-- Exercise inputs --
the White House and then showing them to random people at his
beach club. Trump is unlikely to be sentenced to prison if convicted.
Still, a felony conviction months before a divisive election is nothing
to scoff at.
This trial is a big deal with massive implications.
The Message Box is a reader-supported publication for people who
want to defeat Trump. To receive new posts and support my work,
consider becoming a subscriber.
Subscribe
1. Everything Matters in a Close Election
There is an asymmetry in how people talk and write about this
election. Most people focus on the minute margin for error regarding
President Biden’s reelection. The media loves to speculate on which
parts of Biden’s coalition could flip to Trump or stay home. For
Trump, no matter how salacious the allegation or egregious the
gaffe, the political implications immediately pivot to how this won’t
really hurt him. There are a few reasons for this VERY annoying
==
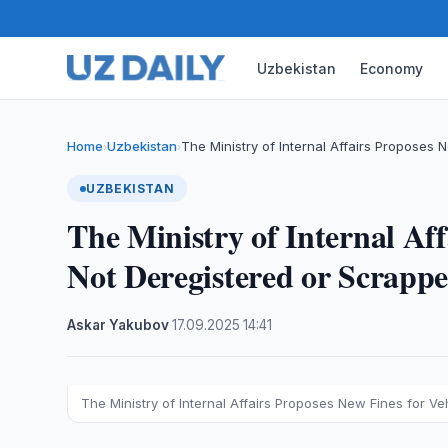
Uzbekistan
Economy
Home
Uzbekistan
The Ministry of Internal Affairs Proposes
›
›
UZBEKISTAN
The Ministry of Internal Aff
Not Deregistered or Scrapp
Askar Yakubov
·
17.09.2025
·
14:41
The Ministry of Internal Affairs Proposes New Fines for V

-- Task to complete --
Scan the material above. Copy each line where "Biden" occurs.

-- Solved exercise --
President Biden’s reelection. The media loves to speculate on which
parts of Biden’s coalition could flip to Trump or stay home. For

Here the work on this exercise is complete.